Mereka datang dengan mobil dan pikap. Tua-muda, laki-laki dan perempuan. Sebagian mengenakan topi khas Suku Dayak Tomun. Sejumlah orang juga datang dengan mulut tampak merah sambil mengunyah pinang dan daun sirih.

Alunan musik Dayak dari gendang, garantung, lonang menyertai aksi dengan beragam tulisan tuntutan. Mereka juga merapal mantera, sembari memotong seekor ayam dalam ritual khusus kala demonstrasi itu.

Tuntutan warga antara lain menolak SML yang menggusur lahan adat mereka, menuntut pencabutan izin perusahaan sawit di wilayah hutan adat Kinipan. Mereka juga menyerukan pemerintah daerah memberikan surat penetapan wilayah adat bagi Kinipan, pembuatan peraturan daerah tentang pengakuan dan perlindungan masyarakat adat di Lamandau, hingga desakan pemerintah segera mengesahkan RUU Masyarakat Adat.

Para orator unjuk rasa menyampaikan kecaman atas kerusakan hutan di wilayah adat mereka. “Ini SML sudah keterlaluan. Bukan cuma rimba, bukan cuma ulin. Masyarakat ambil ulin ditangkap polisi. Mereka, coba lihat, ribuan kubik! Kami punya dokumentasinya. Kami cari kayu saja ditangkap sama polisi. Di sana ulin, Pak! Ribuan kubik ke mana larinya?”

 

Masyarakat adat Laman Kinipan menyampaikan keluhan ke DPRD Lamandau, sekaligus dihadiri perwakilan Bupati Lamandau. Warga menyerahkan sebilah mandau, sebagai simbol minta perlindungan pemimpin daerah agar wilayah dan hutan adat mereka tak diganggu. Foto: Mongabay Indonesia

 

Minta KPK turun tangan

Mereka menyerukan Komisi Pemberantasan Korupsi (KPK) buka mata ke Lamandau. “Bukan hanya rimba, juga babas (eks ladang),” kata Buhing.
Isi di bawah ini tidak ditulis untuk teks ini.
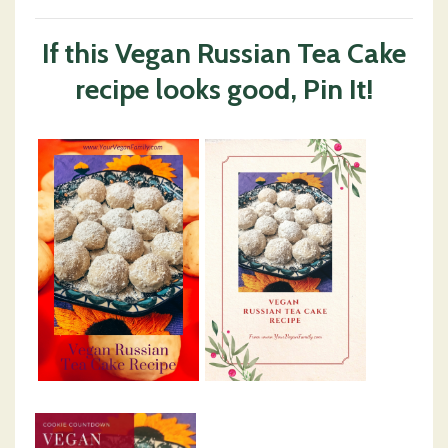
If this Vegan Russian Tea Cake
recipe looks good, Pin It!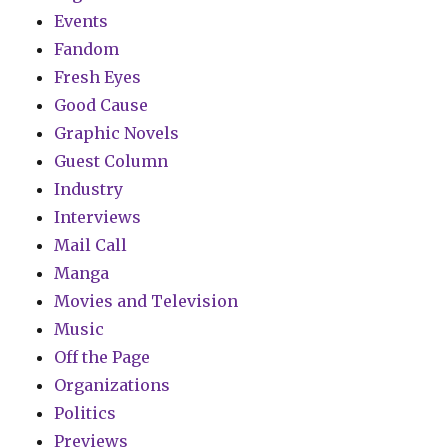
Events
Fandom
Fresh Eyes
Good Cause
Graphic Novels
Guest Column
Industry
Interviews
Mail Call
Manga
Movies and Television
Music
Off the Page
Organizations
Politics
Previews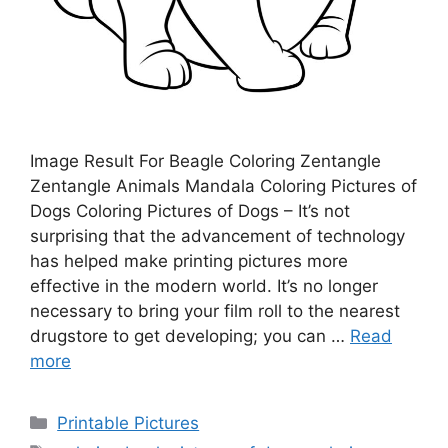
Image Result For Beagle Coloring Zentangle
Zentangle Animals Mandala Coloring Pictures of
Dogs Coloring Pictures of Dogs – It’s not
surprising that the advancement of technology
has helped make printing pictures more
effective in the modern world. It’s no longer
necessary to bring your film roll to the nearest
drugstore to get developing; you can …
Read
more
Categories
Printable Pictures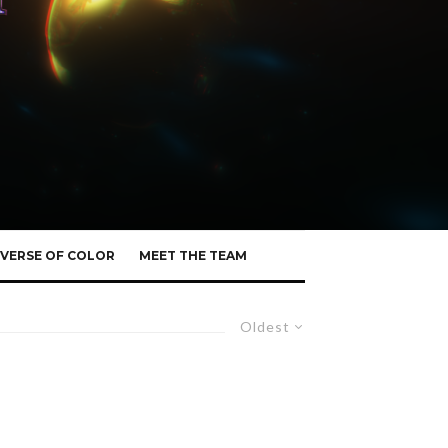
VERSE OF COLOR
MEET THE TEAM
Oldest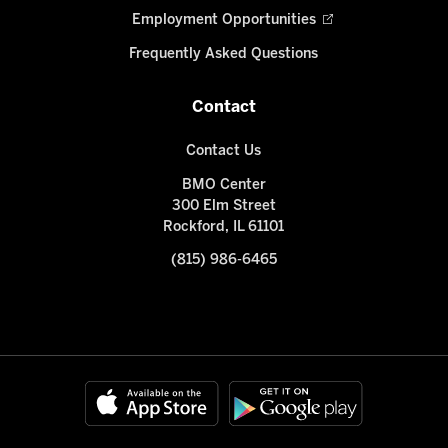
Employment Opportunities
Frequently Asked Questions
Contact
Contact Us
BMO Center
300 Elm Street
Rockford, IL 61101
(815) 986-6465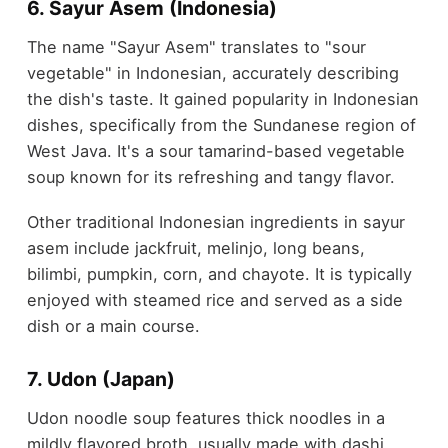
6. Sayur Asem (Indonesia)
The name "Sayur Asem" translates to "sour
vegetable" in Indonesian, accurately describing
the dish's taste. It gained popularity in Indonesian
dishes, specifically from the Sundanese region of
West Java. It's a sour tamarind-based vegetable
soup known for its refreshing and tangy flavor.
Other traditional Indonesian ingredients in sayur
asem include jackfruit, melinjo, long beans,
bilimbi, pumpkin, corn, and chayote. It is typically
enjoyed with steamed rice and served as a side
dish or a main course.
7. Udon (Japan)
Udon noodle soup features thick noodles in a
mildly flavored broth, usually made with dashi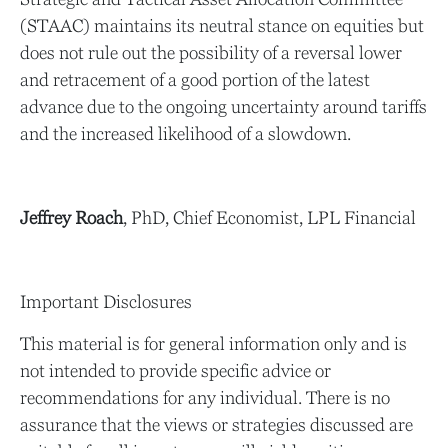
(STAAC) maintains its neutral stance on equities but
does not rule out the possibility of a reversal lower
and retracement of a good portion of the latest
advance due to the ongoing uncertainty around tariffs
and the increased likelihood of a slowdown.
Jeffrey Roach
, PhD, Chief Economist, LPL Financial
Important Disclosures
This material is for general information only and is
not intended to provide specific advice or
recommendations for any individual. There is no
assurance that the views or strategies discussed are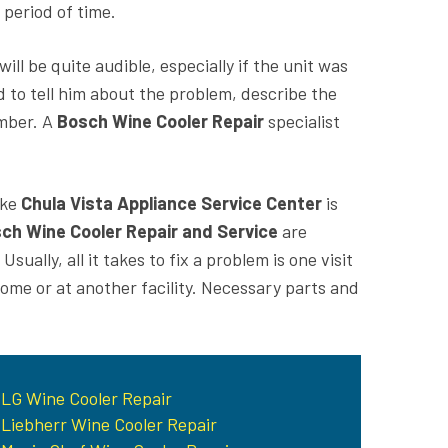
period of time.
ll be quite audible, especially if the unit was
 to tell him about the problem, describe the
umber. A
Bosch Wine Cooler Repair
specialist
ike
Chula Vista Appliance Service Center
is
ch Wine Cooler Repair and Service
are
ually, all it takes to fix a problem is one visit
ome or at another facility. Necessary parts and
LG Wine Cooler Repair
Liebherr Wine Cooler Repair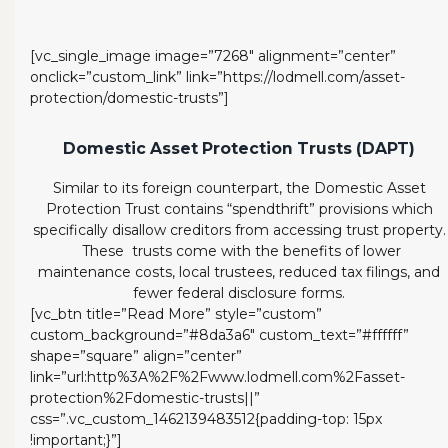
[vc_single_image image=”7268″ alignment=”center”
onclick=”custom_link” link=”https://lodmell.com/asset-
protection/domestic-trusts”]
Domestic Asset Protection Trusts (DAPT)
Similar to its foreign counterpart, the Domestic Asset
Protection Trust contains “spendthrift” provisions which
specifically disallow creditors from accessing trust property.
These trusts come with the benefits of lower
maintenance costs, local trustees, reduced tax filings, and
fewer federal disclosure forms.
[vc_btn title=”Read More” style=”custom”
custom_background=”#8da3a6″ custom_text=”#ffffff”
shape=”square” align=”center”
link=”url:http%3A%2F%2Fwww.lodmell.com%2Fasset-
protection%2Fdomestic-trusts||”
css=”.vc_custom_1462139483512{padding-top: 15px
!important;}”]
Mereka mengecam perusahaan karena begitu saja membuka hutan mereka. “Mereka tidak ada pamit. Membuka pintu saja harus diketuk, ini menggusur, tak ada pamit dengan kami! Kami dengan tekad bulat, dengan pikiran sama, mempertahankan wilayah adat. Kami tidak main-main. Tidak ada unsur politik (praktis). Ini suara murni rakyat, dari hati nurani kami masyarakat Kinipan,” kata Emban, orator lain.

 

Kala pepohonan di hutan rimba Laman Kinipan, bertumbangan…Foto: dokumen Laman Kinipan, diambil 9 Mei 2018

 

Sejak lama tolak sawit

Sekitar setengah jam berunjuk rasa di halaman DPRD, sebanyak 25 perwakilan pengunjuk rasa dipersilakan masuk menyampaikan persoalan lebih rinci. Effendi Buhing dan Emban sebagai juru bicara dari Kinipan, membeberkan perjuangan mereka menolak sawit dan usaha mendapatkan legalitas pemerintah sebagai wilayah adat. Langkah mereka terganggu karena perusahaan sawit membuka lahan hingga ke wilayah mereka.

Menurut Buhing, penolakan Kinipan terhadap investasi sawit bukan baru muncul dalam beberapa tahun terakhir. Kinipan, katanya, sudah lama bersepakat menolak investasi sawit bersama desa-desa lain, yang saat itu masih bagian Kecamatan Delang.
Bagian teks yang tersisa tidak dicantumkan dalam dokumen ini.